LLNL / scraper

Python library for getting metadata from source code hosting tools
MIT License
49 stars 23 forks source link

Use logging instead of printing #58

Open vsoch opened 3 years ago

vsoch commented 3 years ago

Heyo! I'm wondering if instead of having a bunch of print statements (that the user cannot control)

Retrieving repository info for LLNL/b-mpi3
Checking GitHub API token... Token validated.
Auto-retry limit for requests set to 10.
Reading '/home/vanessa/Desktop/Code/contributor-ci/contributor_ci/main/extractors/repos/repos-info.gql' ... File read!
Sending GraphQL query...
Checking response...
HTTP STATUS 200 OK
API Status {"limit": 5000, "remaining": 4998, "reset": 1624819230}
Data received!

It would be possible and make sense to using logging instead, so it can be made quiet? For my user case, I have a command that hits a few API endpoints and then needs to pipe to file, and I'm not able to control this output.

IanLee1521 commented 3 years ago

I think this is a great idea! No objections from me.

Is there any chance you'd be willing to work this in to a pull request that we could review and merge?
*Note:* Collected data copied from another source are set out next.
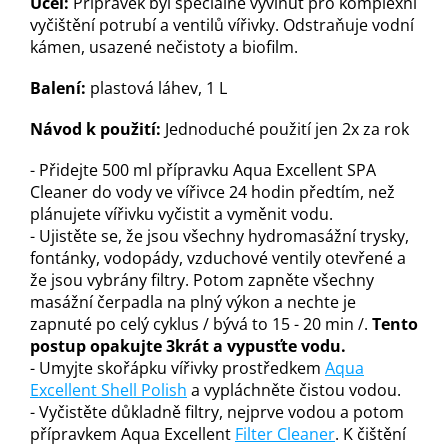
Účel:
Přípravek byl speciálně vyvinut pro komplexní
vyčištění potrubí a ventilů vířivky. Odstraňuje vodní
kámen, usazené nečistoty a biofilm.
Balení:
plastová láhev, 1 L
Návod k použití:
Jednoduché použití jen 2x za rok
- Přidejte 500 ml přípravku Aqua Excellent SPA
Cleaner do vody ve vířivce 24 hodin předtím, než
plánujete vířivku vyčistit a vyměnit vodu.
- Ujistěte se, že jsou všechny hydromasážní trysky,
fontánky, vodopády, vzduchové ventily otevřené a
že jsou vybrány filtry. Potom zapněte všechny
masážní čerpadla na plný výkon a nechte je
zapnuté po celý cyklus / bývá to 15 - 20 min /.
Tento
postup opakujte 3krát a vypusťte vodu.
- Umyjte skořápku vířivky prostředkem
Aqua
Excellent Shell Polish
a vypláchněte čistou vodou.
- Vyčistěte důkladně filtry, nejprve vodou a potom
přípravkem Aqua Excellent
Filter Cleaner
. K čištění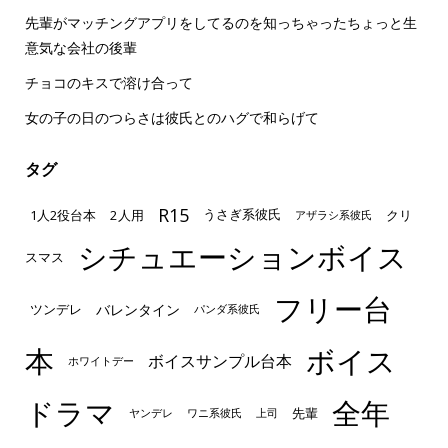
先輩がマッチングアプリをしてるのを知っちゃったちょっと生
意気な会社の後輩
チョコのキスで溶け合って
女の子の日のつらさは彼氏とのハグで和らげて
タグ
R15
1人2役台本
2人用
クリ
うさぎ系彼氏
アザラシ系彼氏
シチュエーションボイス
スマス
フリー台
ツンデレ
バレンタイン
パンダ系彼氏
本
ボイス
ボイスサンプル台本
ホワイトデー
ドラマ
全年
先輩
ヤンデレ
ワニ系彼氏
上司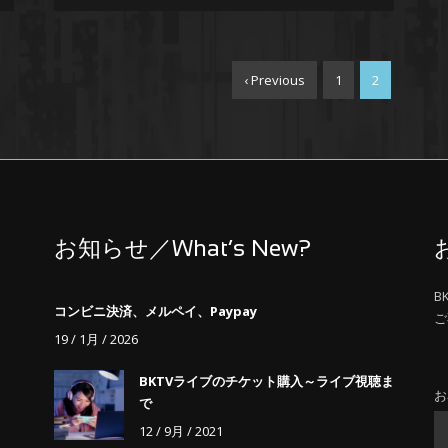
‹ Previous
1
2
お知らせ／What’s New?
B
コンビニ決済、メルペイ、Paypay
ご
19 / 1月 / 2026
BKTVライブのチケット購入～ライブ視聴ま
お
で
12 / 9月 / 2021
LRWeber commented 3 years ago

FWIW, there is actually a verbosity parameter included in the query methods. e.g.: https://github.com/LLNL/scraper/blob/471e06df3c2547b181974b50000dbe32dd86cf54/scraper/github/queryManager.py#L146 https://github.com/LLNL/scraper/blob/471e06df3c2547b181974b50000dbe32dd86cf54/scraper/github/queryManager.py#L161-L165

leebrian commented 3 years ago

I think a PR with these updates would be nice.

I’ve gotten around needing this by just piping the output from the process to whatever log file I like, and using the verbosity param that LRWeber points out.
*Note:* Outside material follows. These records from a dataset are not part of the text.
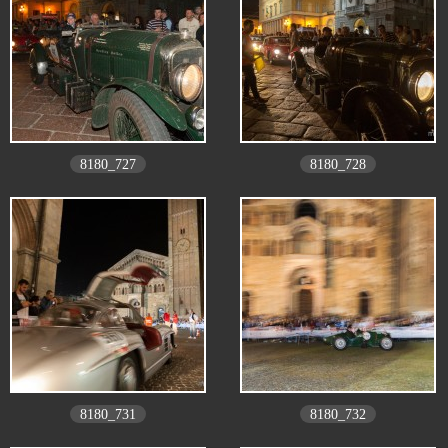
8180_727
8180_728
8180_731
8180_732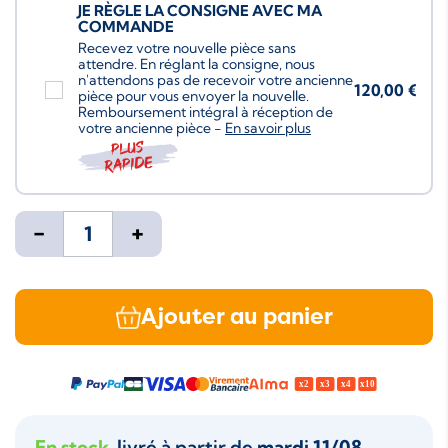
JE RÈGLE LA CONSIGNE AVEC MA
COMMANDE
Recevez votre nouvelle pièce sans
attendre. En réglant la consigne, nous
n'attendons pas de recevoir votre ancienne
120,00 €
pièce pour vous envoyer la nouvelle.
Remboursement intégral à réception de
votre ancienne pièce -
En savoir plus
Plus
rapide
-
+
Ajouter au panier
En stock
, livré à partir de
mardi 11/08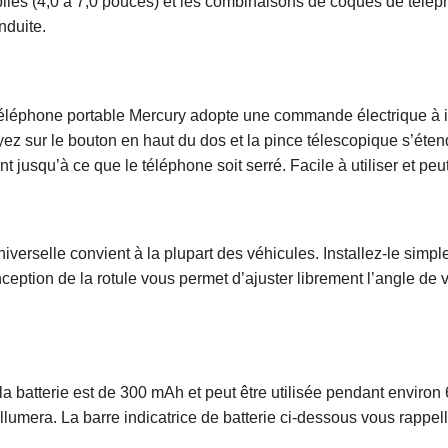
les (4,0 à 7,0 pouces) et les combinaisons de coques de télépho
nduite.
e téléphone portable Mercury adopte une commande électrique à i
ez sur le bouton en haut du dos et la pince télescopique s’éte
 jusqu’à ce que le téléphone soit serré. Facile à utiliser et peu
universelle convient à la plupart des véhicules. Installez-le simp
ption de la rotule vous permet d’ajuster librement l’angle de vi
 la batterie est de 300 mAh et peut être utilisée pendant enviro
llumera. La barre indicatrice de batterie ci-dessous vous rappeller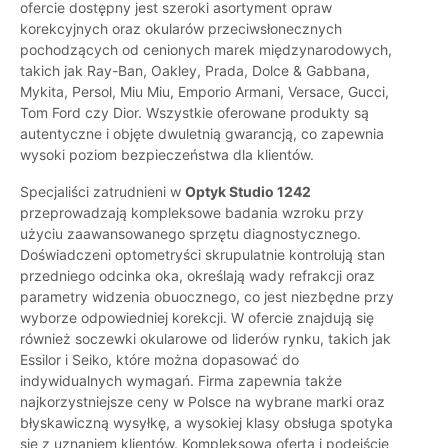
ofercie dostępny jest szeroki asortyment opraw
korekcyjnych oraz okularów przeciwsłonecznych
pochodzących od cenionych marek międzynarodowych,
takich jak Ray-Ban, Oakley, Prada, Dolce & Gabbana,
Mykita, Persol, Miu Miu, Emporio Armani, Versace, Gucci,
Tom Ford czy Dior. Wszystkie oferowane produkty są
autentyczne i objęte dwuletnią gwarancją, co zapewnia
wysoki poziom bezpieczeństwa dla klientów.
Specjaliści zatrudnieni w
Optyk Studio 1242
przeprowadzają kompleksowe badania wzroku przy
użyciu zaawansowanego sprzętu diagnostycznego.
Doświadczeni optometryści skrupulatnie kontrolują stan
przedniego odcinka oka, określają wady refrakcji oraz
parametry widzenia obuocznego, co jest niezbędne przy
wyborze odpowiedniej korekcji. W ofercie znajdują się
również soczewki okularowe od liderów rynku, takich jak
Essilor i Seiko, które można dopasować do
indywidualnych wymagań. Firma zapewnia także
najkorzystniejsze ceny w Polsce na wybrane marki oraz
błyskawiczną wysyłkę, a wysokiej klasy obsługa spotyka
się z uznaniem klientów. Kompleksowa oferta i podejście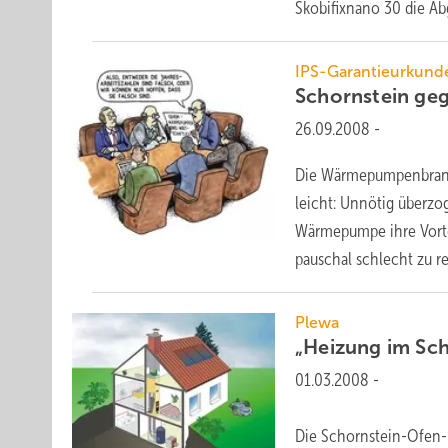
Skobifixnano 30 die A
IPS-Garantieurkund
Schornstein ge
26.09.2008
-
Die Wärmepumpenbranc
leicht: Unnötig überzo
Wärmepumpe ihre Vortei
pauschal schlecht zu r
Plewa
„Heizung im Sch
01.03.2008
-
Die Schornstein-Ofen-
vsoch commented 3 years ago

Setting verbosity to -1 still can't control the print statements:

$ cci cfa --terminal https://github.com/vsoch/salad 
Generating CFA for https://github.com/vsoch/salad
Stored new data file path '/home/vanessa/Desktop/Code/contributor-ci/.cci/data/latest/cci-repos.json'
Importing existing data file '/home/vanessa/Desktop/Code/contributor-ci/.cci/data/latest/cci-repos.json' ... Imported!

Retrieving repository info for vsoch/salad
Checking GitHub API token... Token validated.
Auto-retry limit for requests set to 10.
# nothing above this line should be printed!
---
repository: vsoch/salad
title: vsoch/salad
---
vsoch commented 3 years ago

Would y'all be okay with removing these custom print functions in favor of standard python logging? It looks like you use it in other parts of the library but they didn't make it here! Do you remember if there was a special reason to do this?

LRWeber commented 3 years ago

The primary reason for using the basic print rather than logging was to enable some of the more human-friendly feedback for when the commands are run directly in real-time, for example the visible countdown when waiting to retry a query (especially when the GitHub API limit triggers a much longer wait time).

In short, this update will mean more extensive re-working of how some of the info is presented. However, if we believe the tradeoff is worthwhile, I'm sure we can come up with a similarly informative logging friendly version.